Jeff Cheng

photo.jpg
contact.txt
Jeffrey Cheng
PhD @ Princeton PLI



Contact me via X or email:
jc93 at princeton dot edu

About Me

about.txt

I am a first year PhD student at Princeton Language and Intelligence (PLI) advised by Danqi Chen. My research interests broadly lie in the intersection of natural language processing and machine learning. I am currently interested in language models and agents; in particular, I aim to study the downstream effects of pretraining data and methods to improve the capabilities and efficiency of reasoning models.

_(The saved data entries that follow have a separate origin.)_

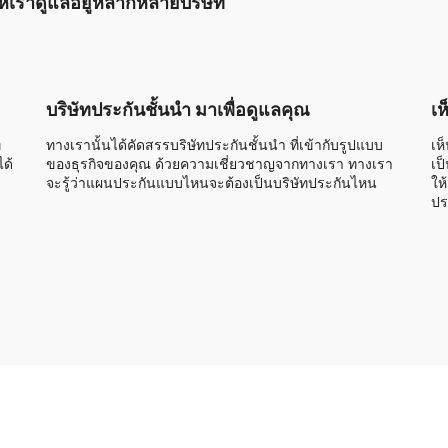
นให้เราดูแลอยู่หลากหลายบริษัท
บริษัทประกันชั้นนำ มาเพื่อดูแลคุณ
เห
่
ทางเรานั้นได้คัดสรรบริษัทประกันชั้นนำ ที่เข้ากับรูปแบบ
เห
ด้
ของธุรกิจของคุณ ด้วยความเชี่ยวชาญจากทางเรา ทางเรา
เป
จะรู้ว่าแผนประกันแบบไหนจะต้องเป็นบริษัทประกันไหน
ให
ปร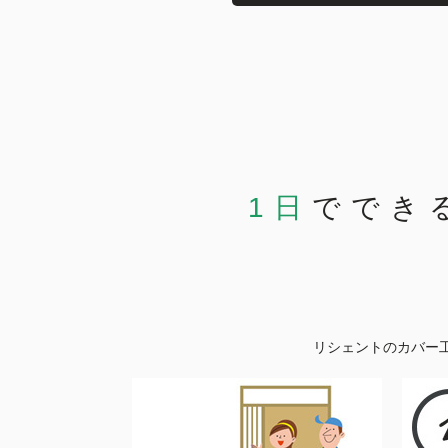
1日
ででき
リシェントのカバー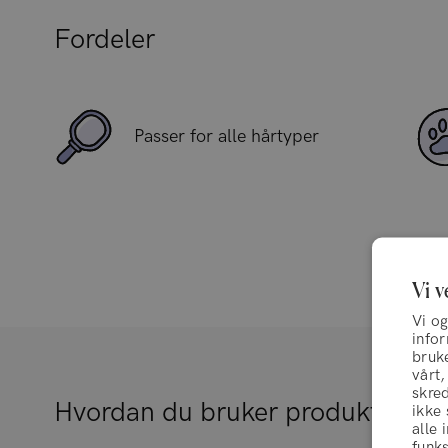
Fordeler
Passer for alle hårtyper
Vi v
Vi og
info
bruke
vårt,
skred
Hvordan du bruker produktet
ikke
alle 
funks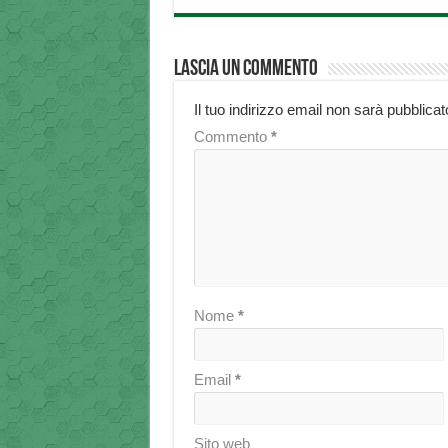
Lascia un commento
Il tuo indirizzo email non sarà pubblicat
Commento
*
Nome
*
Email
*
Sito web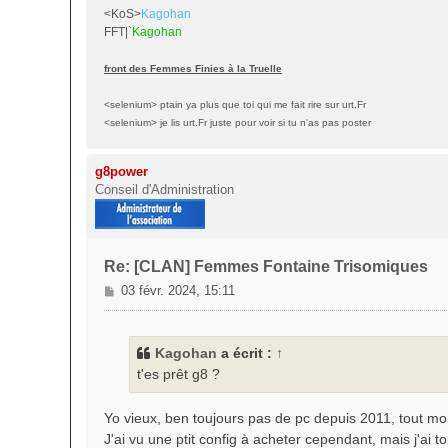
<KoS>
Kagohan
e
FFT|`
Kagohan
front des Femmes Finies à la Truelle
<selenium> ptain ya plus que toi qui me fait rire sur urt.Fr
<selenium> je lis urt.Fr juste pour voir si tu n'as pas poster
g8power
Conseil d'Administration
Re: [CLAN] Femmes Fontaine Trisomiques
M
03 févr. 2024, 15:11
e
s
s
Kagohan
a écrit :
↑
a
t'es prêt g8 ?
g
e
Yo vieux, ben toujours pas de pc depuis 2011, tout m
J'ai vu une ptit config à acheter cependant, mais j'ai 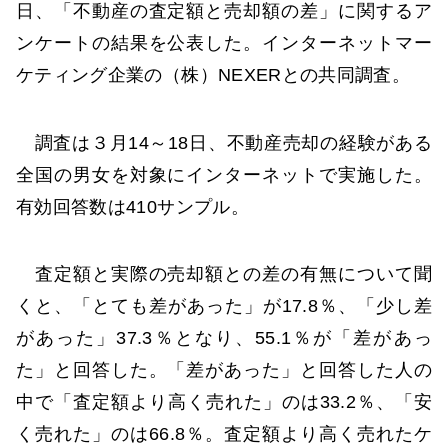
日、「不動産の査定額と売却額の差」に関するア
ンケートの結果を公表した。インターネットマー
ケティング企業の（株）NEXERとの共同調査。
調査は３月14～18日、不動産売却の経験がある
全国の男女を対象にインターネットで実施した。
有効回答数は410サンプル。
査定額と実際の売却額との差の有無について聞
くと、「とても差があった」が17.8％、「少し差
があった」37.3％となり、55.1％が「差があっ
た」と回答した。「差があった」と回答した人の
中で「査定額より高く売れた」のは33.2％、「安
く売れた」のは66.8％。査定額より高く売れたケ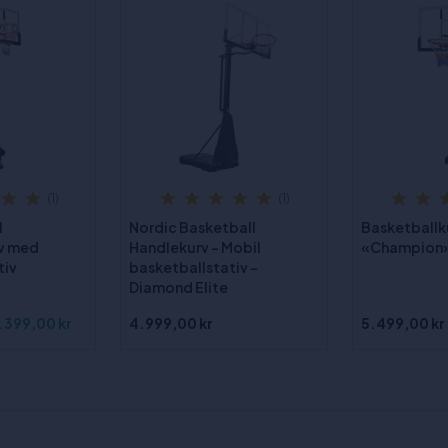
(1)
(1)
l
Nordic Basketball
Basketballku
rv med
Handlekurv – Mobil
«Champion
tiv
basketballstativ –
Diamond Elite
.399,00 kr
4.999,00 kr
5.499,00 kr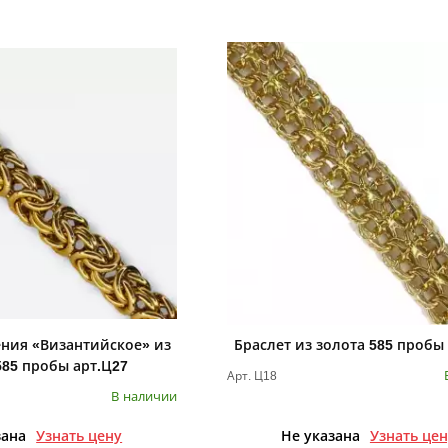
ения «Византийское» из
Браслет из золота 585 пробы
585 пробы арт.Ц27
Арт. Ц18
В наличии
зана
Узнать цену
Не указана
Узнать це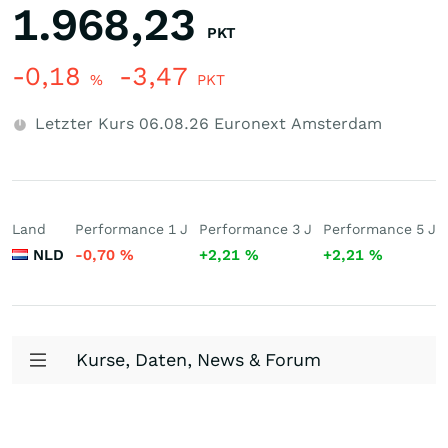
1.968,23
PKT
-0,18
-3,47
%
PKT
Letzter Kurs
06.08.26
Euronext Amsterdam
Land
Performance 1 J
Performance 3 J
Performance 5 J
NLD
-0,70
%
+2,21
%
+2,21
%
Kurse, Daten, News & Forum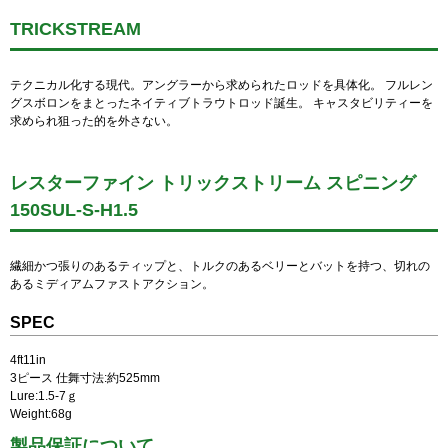
TRICKSTREAM
テクニカル化する現代。アングラーから求められたロッドを具体化。 フルレン
グスボロンをまとったネイティブトラウトロッド誕生。 キャスタビリティーを
求められ狙った的を外さない。
レスターファイン トリックストリーム スピニング
150SUL-S-H1.5
繊細かつ張りのあるティップと、トルクのあるベリーとバットを持つ、切れの
あるミディアムファストアクション。
SPEC
4ft11in
3ピース 仕舞寸法:約525mm
Lure:1.5-7ｇ
Weight:68g
製品保証について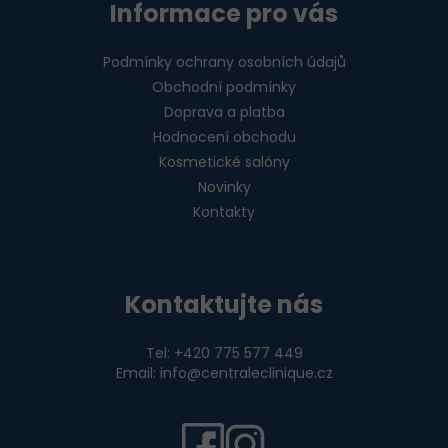
Informace pro vás
Podmínky ochrany osobních údajů
Obchodní podmínky
Doprava a platba
Hodnocení obchodu
Kosmetické salóny
Novinky
Kontakty
Kontaktujte nás
Tel: +420 775 577 449
Email: info@centraleclinique.cz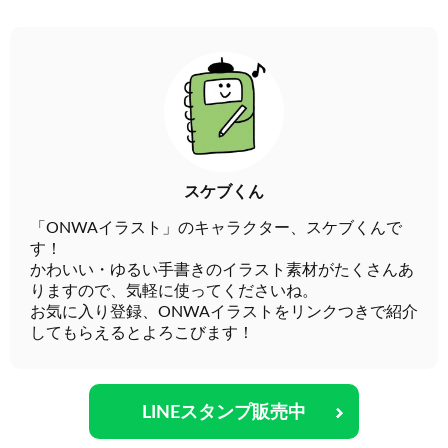
スケブくん
「ONWAイラスト」のキャラクター、スケブくんで
す！
かわいい・ゆるい手書きのイラスト素材がたくさんあ
りますので、気軽に使ってくださいね。
お気に入り登録、ONWAイラストをリンクつきで紹介
してもらえるとよろこびます！
LINEスタンプ販売中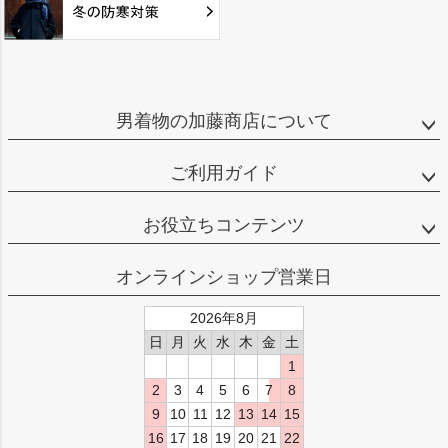
男着物の加藤商店について
ご利用ガイド
お役立ちコンテンツ
オンラインショップ営業日
2026年8月
日
月
火
水
木
金
土
1
2
3
4
5
6
7
8
9
10
11
12
13
14
15
16
17
18
19
20
21
22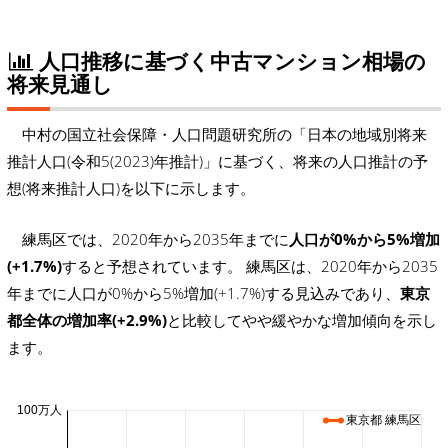
人口推移に基づく中古マンション相場の
将来見通し
中村の国立社会保障・人口問題研究所の「日本の地域別将来
推計人口(令和5(2023)年推計)」に基づく、将来の人口推計の予
想(将来推計人口)を以下に示します。
練馬区では、2020年から2035年までに
人口が0%から5%増加
(+1.7%)
すると予想されています。 練馬区は、2020年から2035
年までに人口が0%から5%増加(+1.7%)する見込みであり、
東京
都全体の増加率(+2.9%)
と比較してやや緩やかな増加傾向を示し
ます。
100万人
東京都 練馬区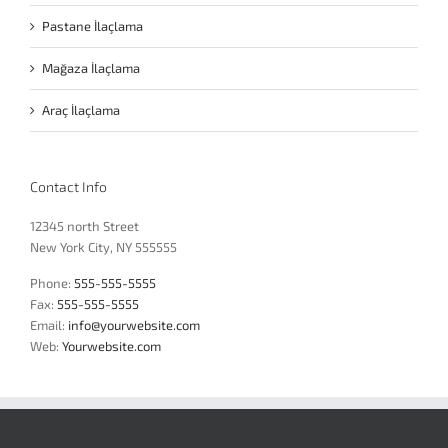
Pastane İlaçlama
Mağaza İlaçlama
Araç İlaçlama
Contact Info
12345 north Street
New York City, NY 555555
Phone:
555-555-5555
Fax:
555-555-5555
Email:
info@yourwebsite.com
Web:
Yourwebsite.com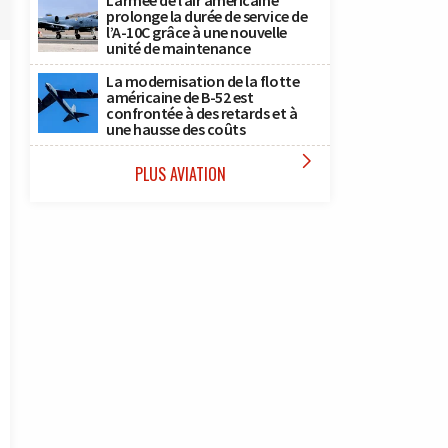
L’armée de l’air américaine
prolonge la durée de service de
l’A-10C grâce à une nouvelle
unité de maintenance
La modernisation de la flotte
américaine de B-52 est
confrontée à des retards et à
une hausse des coûts

PLUS AVIATION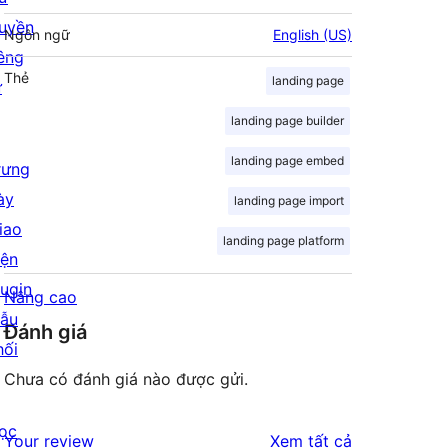
uyền
Ngôn ngữ
English (US)
iêng
Thẻ
landing page
ư
landing page builder
landing page embed
rưng
ày
landing page import
iao
landing page platform
iện
lugin
Nâng cao
ẫu
Đánh giá
hối
Chưa có đánh giá nào được gửi.
ọc
đánh
Your review
Xem tất cả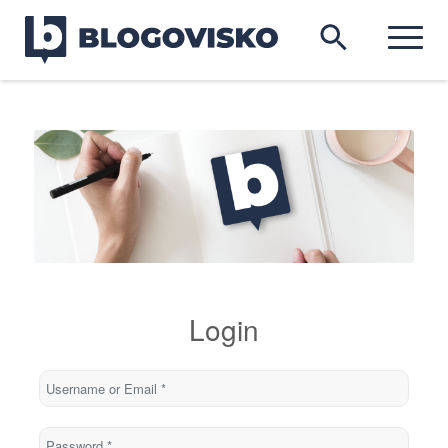
Login
Username or Email
*
Password
*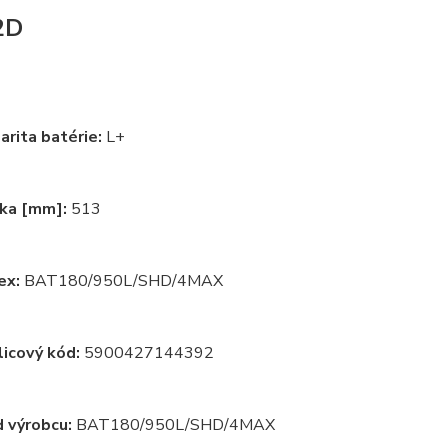
2D
arita batérie:
L+
ka [mm]:
513
ex:
BAT180/950L/SHD/4MAX
licový kód:
5900427144392
 výrobcu:
BAT180/950L/SHD/4MAX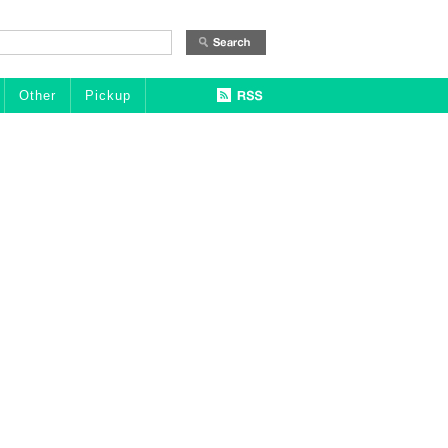
Other
Pickup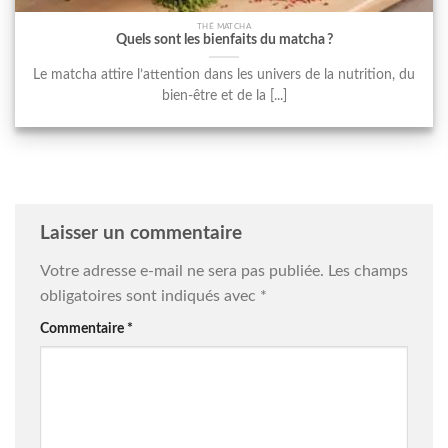
THÉ MATCHA
Quels sont les bienfaits du matcha ?
Le matcha attire l’attention dans les univers de la nutrition, du
bien-être et de la [...]
Laisser un commentaire
Votre adresse e-mail ne sera pas publiée.
Les champs
obligatoires sont indiqués avec
*
Commentaire
*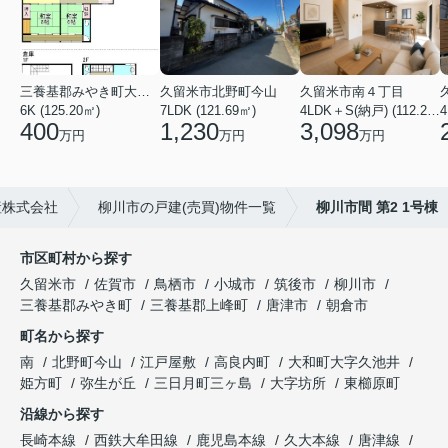
三養基郡みやき町大字東津
久留米市北野町今山
久留米市南４丁目
6K (125.20㎡)
7LDK (121.69㎡)
4LDK＋S(納戸) (112.26㎡)
4
400
1,230
3,098
万円
万円
万円
産株式会社
柳川市の戸建(売買)物件一覧
柳川市間 第2 1号棟
市区町村から探す
久留米市
佐賀市
鳥栖市
小城市
筑後市
柳川市
三養基郡みやき町
三養基郡上峰町
唐津市
朝倉市
町名から探す
南
北野町今山
江戸屋敷
高良内町
大和町大字久池井
姫方町
弥生が丘
三日月町三ヶ島
大字坊所
東櫛原町
沿線から探す
長崎本線
西鉄大牟田線
鹿児島本線
久大本線
唐津線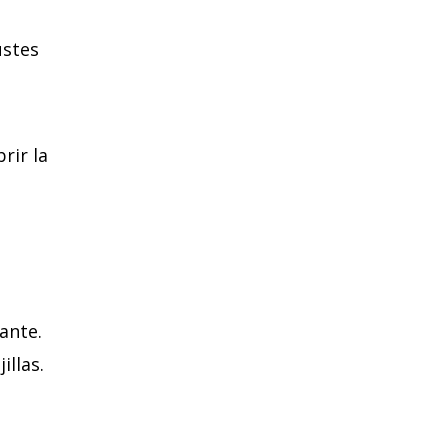
ustes
rir la
cante.
illas.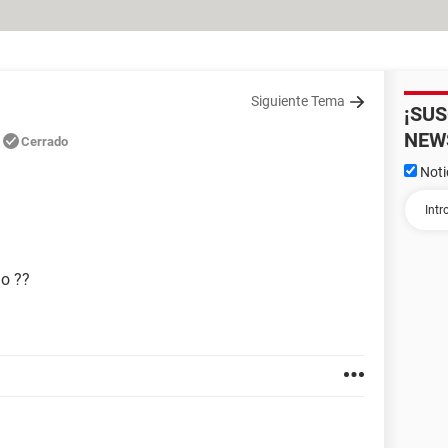
Siguiente Tema
¡SU
NEW
Cerrado
Noti
o ??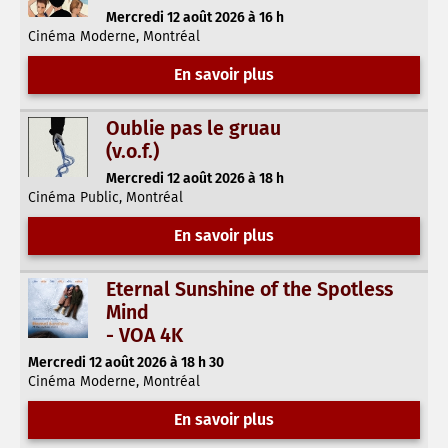
Mercredi 12 août 2026 à 16 h
Cinéma Moderne, Montréal
En savoir plus
Oublie pas le gruau
(v.o.f.)
Mercredi 12 août 2026 à 18 h
Cinéma Public, Montréal
En savoir plus
Eternal Sunshine of the Spotless
Mind
- VOA 4K
Mercredi 12 août 2026 à 18 h 30
Cinéma Moderne, Montréal
En savoir plus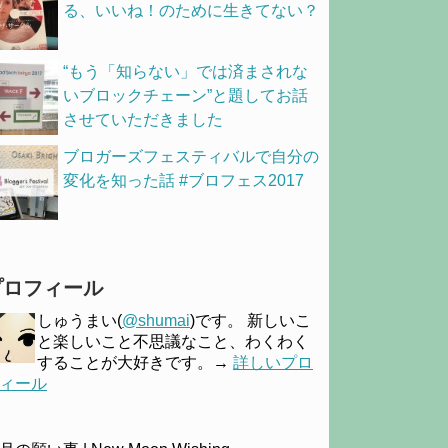
る、いいね！のために生きてない？
“もう「知らない」では済まされな
いブロックチェーン”と題してお話
させていただきました
ブロガーズフェスティバルで自分の
変化を知った話 #ブロフェス2017
プロフィール
しゅうまい(
@shumai
)です。 新しいこ
と楽しいこと不思議なこと、わくわく
することが大好きです。→
詳しいプロ
ィール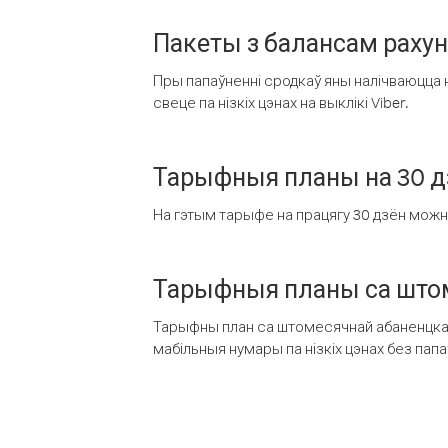
Пакеты з балансам раху
Пры папаўненні сродкаў яны налічваюцца н
свеце па нізкіх цэнах на выклікі Viber.
Тарыфныя планы на 30 д
На гэтым тарыфе на працягу 30 дзён можна 
Тарыфныя планы са штом
Тарыфны план са штомесячнай абаненцкай
мабільныя нумары па нізкіх цэнах без пап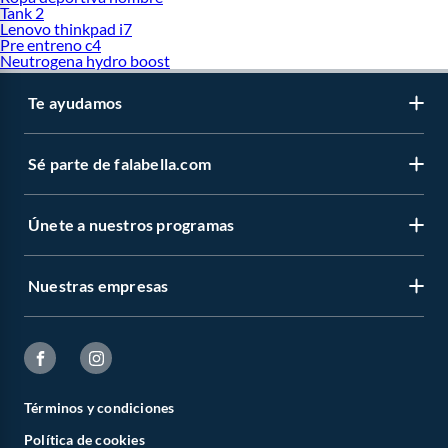
Tank 2
Lenovo thinkpad i7
Pre entreno c4
Neutrogena hydro boost
Te ayudamos
Sé parte de falabella.com
Únete a nuestros programas
Nuestras empresas
Términos y condiciones
Política de cookies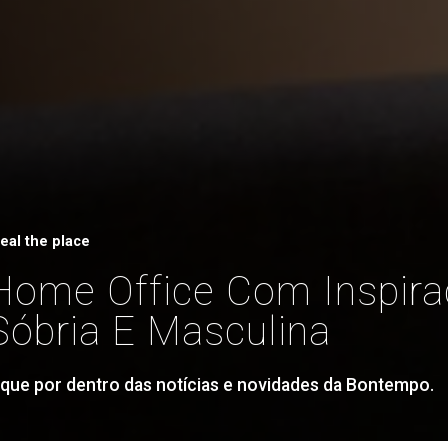
teal the place
Home Office Com Inspir
Sóbria E Masculina
ique por dentro das notícias e novidades da Bontempo.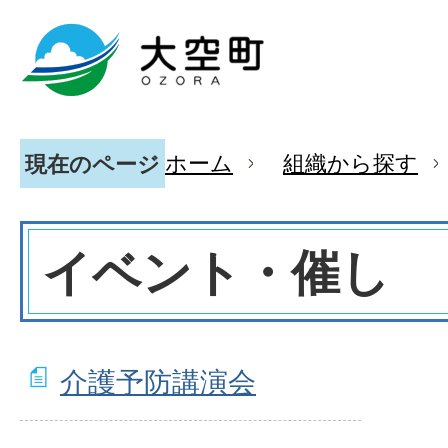
ホーム
組織から探す
現在のページ
イベント・催し
介護予防講演会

Below are a few questions I am interested in:

pretraining.txt
Data:
  • How does pretraining data influence language models as sources of knowledge? [Dated Data]
  • Can we attribute content generated by models back to their pretraining corpus?
  • How do we best correct misalignments arising from knowledge conflicts in models' pretraining data?
reasoning.txt
Reasoning:
  • Can we make reasoning models more efficient by shifting away from a discrete token space and perform reasoning in continuous latent space? [Compressed Chain of Thought]
  • How much better would reasoning models be if trained with process rewards rather than just outcome rewards?
  • How can we construct environments with verifiable rewards and/or induce structure into reasoning chains to make models more capable and efficient?
previous.txt

Previously, I recieved my Master's at Johns Hopkins University, advised by Benjamin Van Durme. Prior to NLP, my interests were in mathematics and fluid dynamics. I conducted research in these areas during my undergraduate studies at Duke University, advised by Tarek Elgindi.

misc.txt
Outside of research, I am an avid climber and chess player. I am also starting to run again after a long break.
News

Aug 2025
Started my PhD at Princeton graciously supported by the Francis Upton Fellowship
Dec 2024
New Preprint, [Compressed Chain of Thought], released!
Oct 2024
Attended CoLM 2024 and presented [Dated Data]. It wins Outstanding Paper Award! (Top 0.4%)